ブッチも幼少のころの自分をフィリップに重ね、アラスカにいるという実の父に思いを寄せます。

はたから見ると仲睦まじい親子。しかし結局は、逃亡犯と人質の関係。ブッチも父親代わりにはなり切れない。いつ終わりを迎えてもおかしくない不安定で脆そうな関係性をハラハラしながら見守っていくことになります。

加えてふたりが共に抱えているのがDVへのトラウマ。そして、このDVの扱いがストーリーの核となっていきます…。

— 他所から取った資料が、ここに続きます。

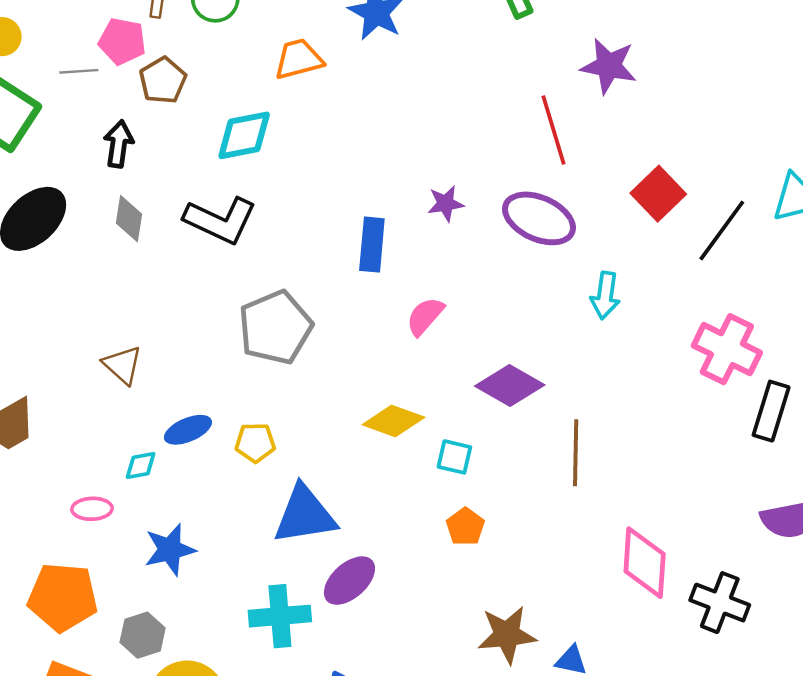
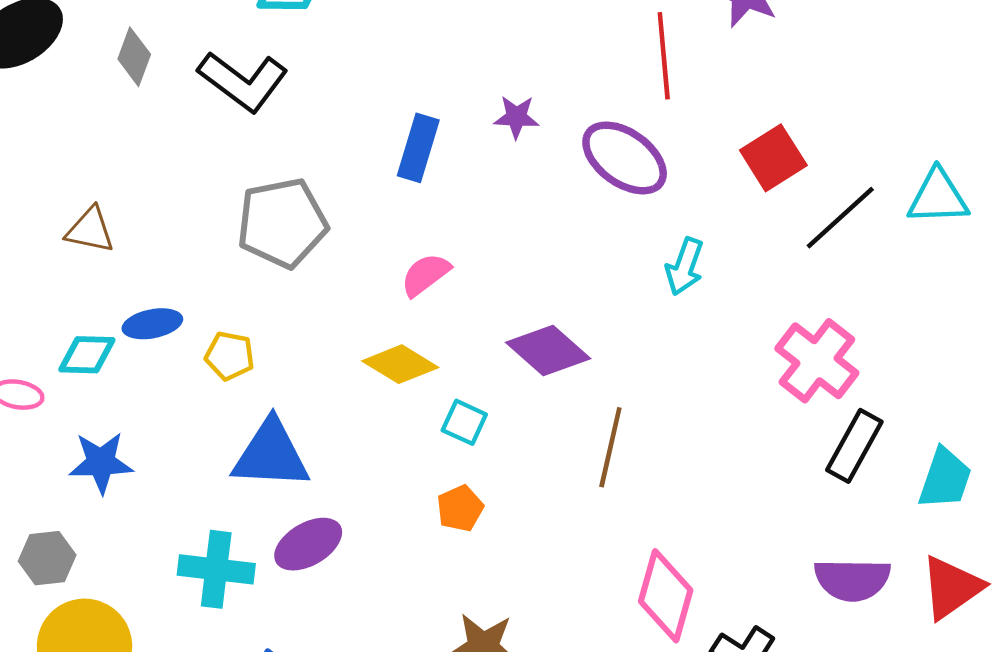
pink semicircle: (425, 316) -> (425, 275), moved
brown triangle: (122, 365) -> (90, 230), turned -42
cyan diamond: (141, 465) -> (87, 355), size x1.4

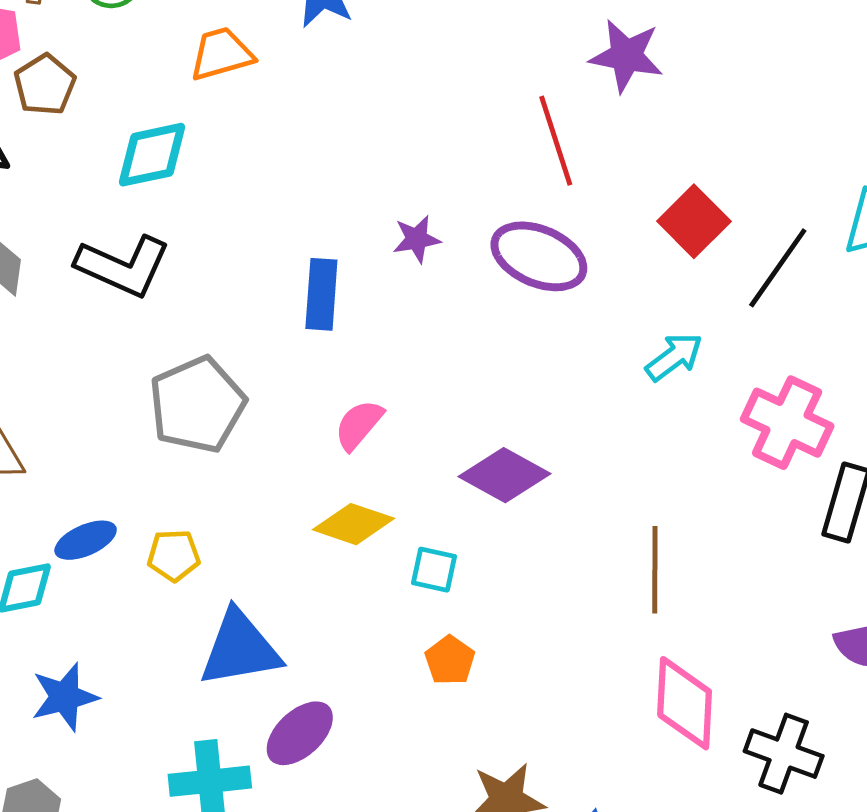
cyan arrow: (685, 267) -> (674, 357), moved, turned -134
brown line: (610, 447) -> (655, 570), moved

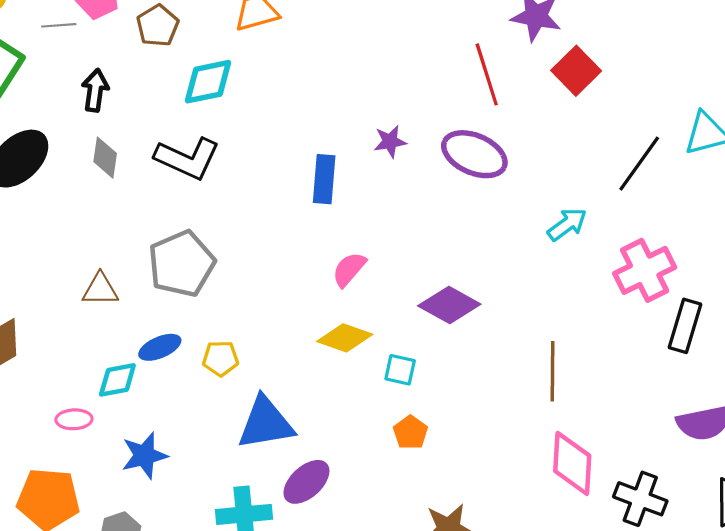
brown pentagon: (45, 85) -> (158, 26), moved
red square: (694, 221) -> (576, 71), moved
gray pentagon: (197, 405) -> (182, 264), moved
pink cross: (787, 423) -> (645, 270), turned 38

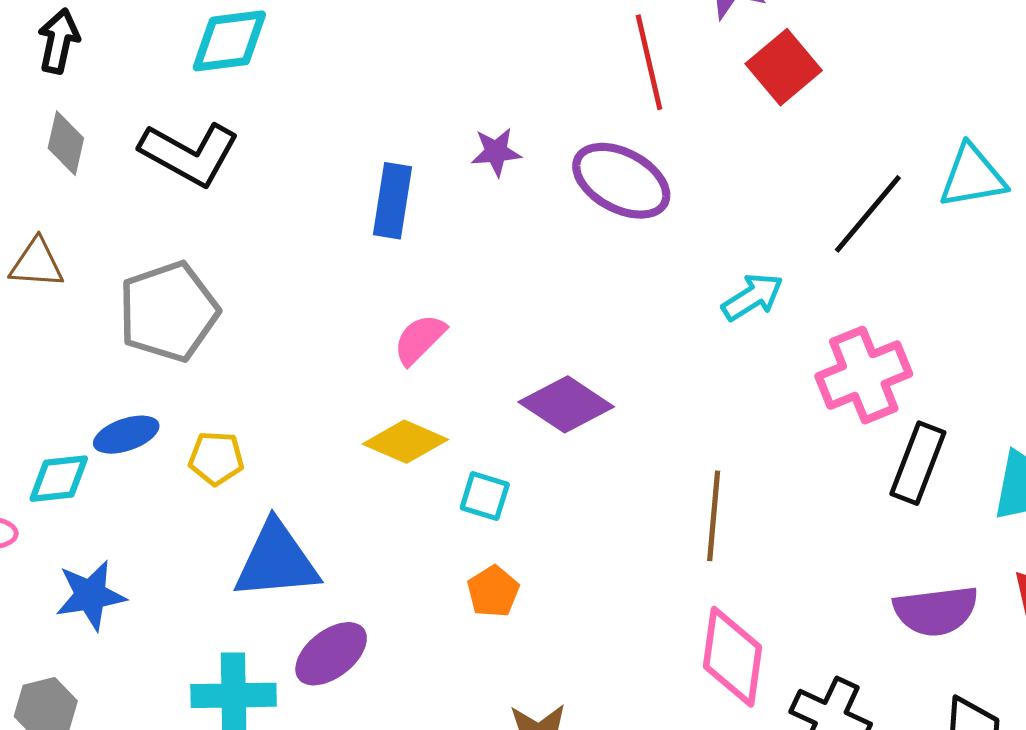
brown triangle: (100, 289) -> (37, 263), moved

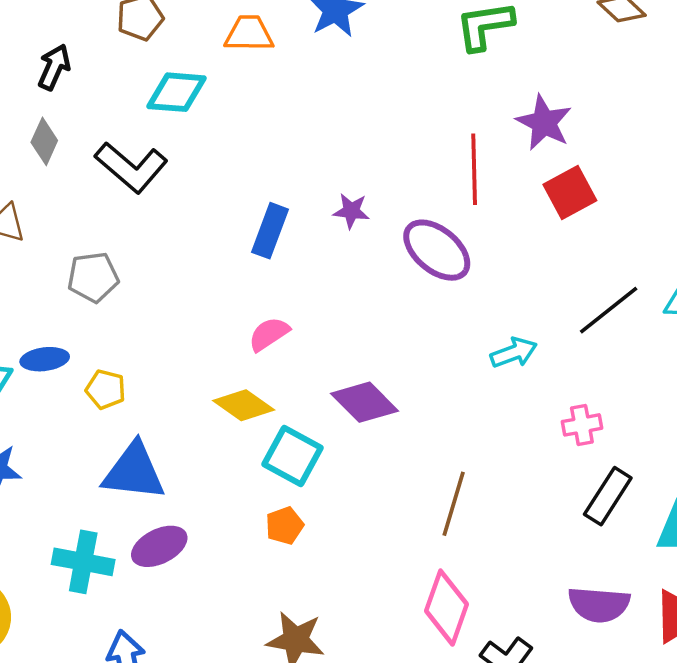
gray pentagon: (168, 312) -> (93, 277), size x0.7
pink cross: (864, 375) -> (582, 425), size x0.6
cyan square: (485, 496) -> (293, 456), size x1.6

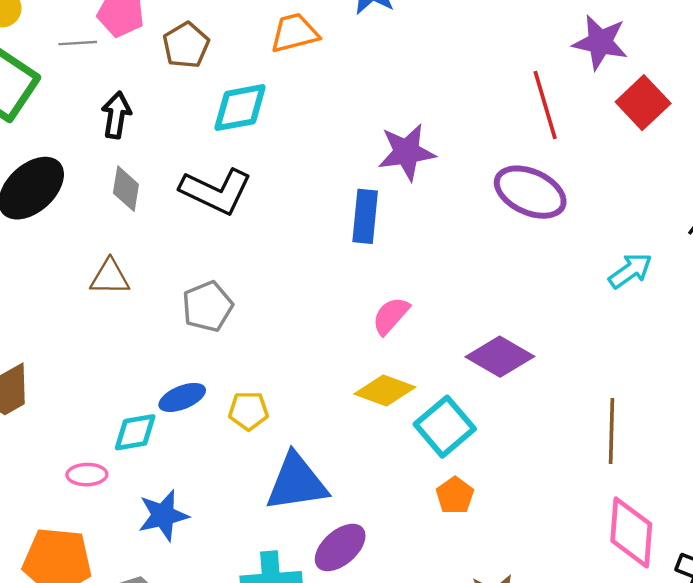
purple star: (351, 211) -> (407, 152), moved, size x1.6
cyan square: (293, 456) -> (445, 427), turned 36

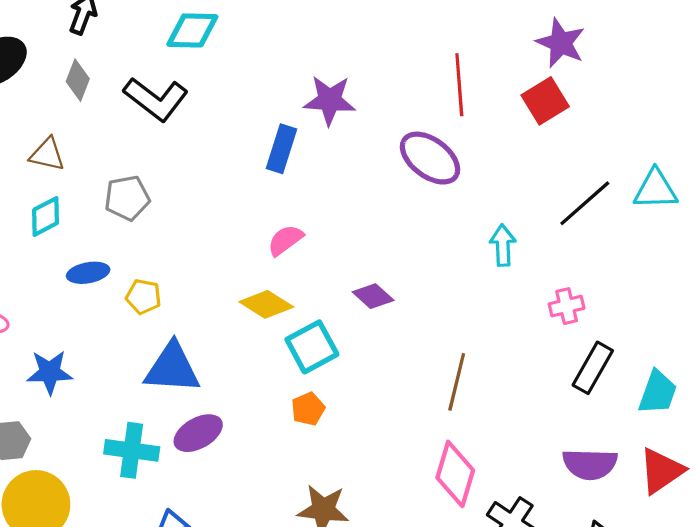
purple star: (600, 42) -> (561, 43), moved
cyan arrow: (630, 271) -> (503, 245), turned -69
purple diamond: (500, 357) -> (373, 296), size x0.7
cyan diamond: (135, 432) -> (46, 216), moved, turned -30

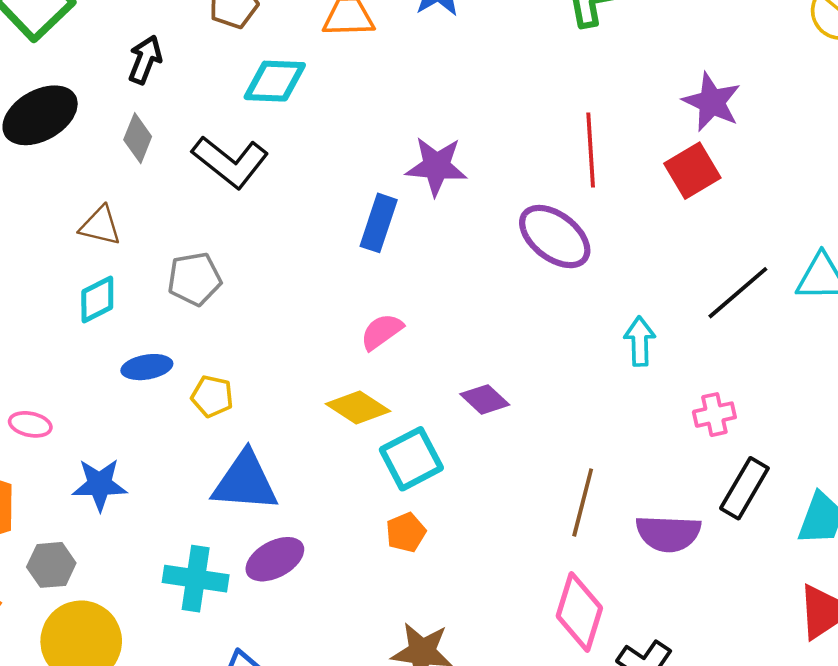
purple semicircle: (590, 464) -> (668, 533), moved

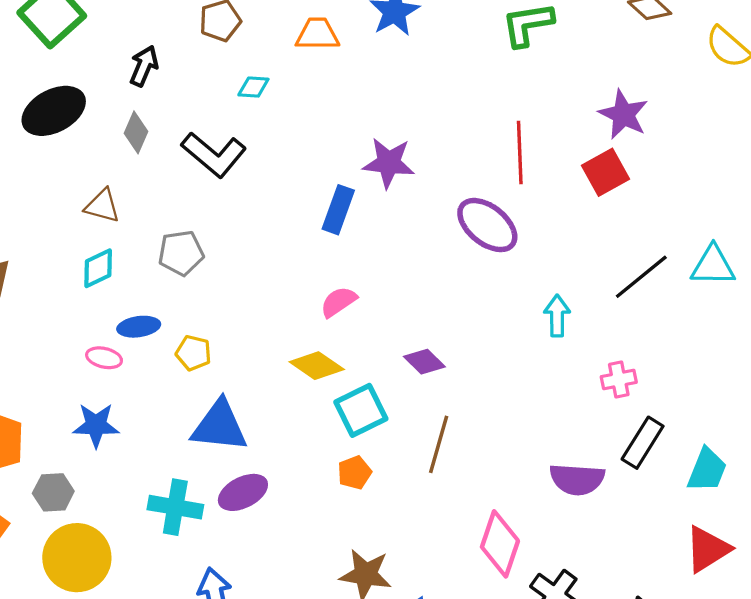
cyan diamond: (275, 81) -> (253, 87), size x0.6
pink ellipse: (30, 424) -> (104, 358), moved
brown line: (583, 503) -> (439, 444), moved

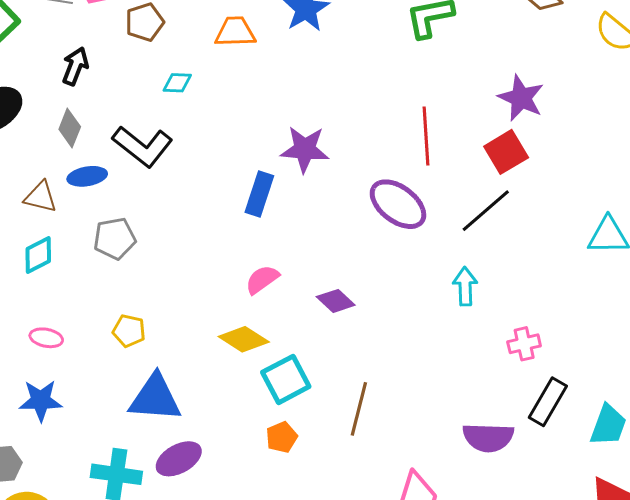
black line: (641, 277) -> (486, 211), moved
blue ellipse: (139, 327) -> (87, 176), moved
purple diamond: (424, 362) -> (336, 301), moved

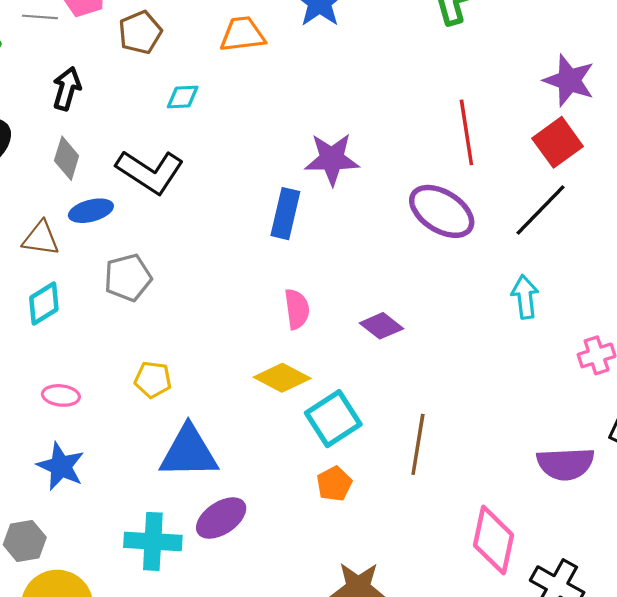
pink semicircle: (262, 279) -> (297, 309), turned 123
blue star: (41, 401) -> (61, 466), turned 30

大人による子供への暴力を目の当たりにした時の少年フィリップの反応に心は痛むのですが、それ以上に、怒りにスイッチが入ったブッチの抑えが利かなくなる暴走ぶりが怖い。悪でもないが善でもないブッチの微妙な心情の"揺れ”が作品に深みを与えます。

ブッチが絶対に許すことができない「一線」が子供へのDVなのです。

↓ここからネタバレ↓


イーストウッドの表現がとても巧みに感じたシーンについてです。

作品では、何度か大人が子供へ手を挙げるシーンがあって、そのたびにブッチからただならぬ緊張感が漂います。

とりわけ自宅へ招いてくれた農家の旦那に対するブッチのキレ方が一番怖かった。

最初はいたって和やか。居間にあるレコードプレーヤーで音楽を流しながらおばあちゃんとダンスなんかしたりするんですね。

ところが旦那が孫に手を挙げた瞬間にブッチの穏やかな雰囲気がサーって変わります。イーストウッドはここに不安を掻き立てるBGMではなく、ついさっきまで和やかだった時の音楽を再び流すのです。

流れる音楽は同じなのにガラッと場面の雰囲気が変わり、観る側の不安感を最大限に揺さぶります。…揺さぶられました。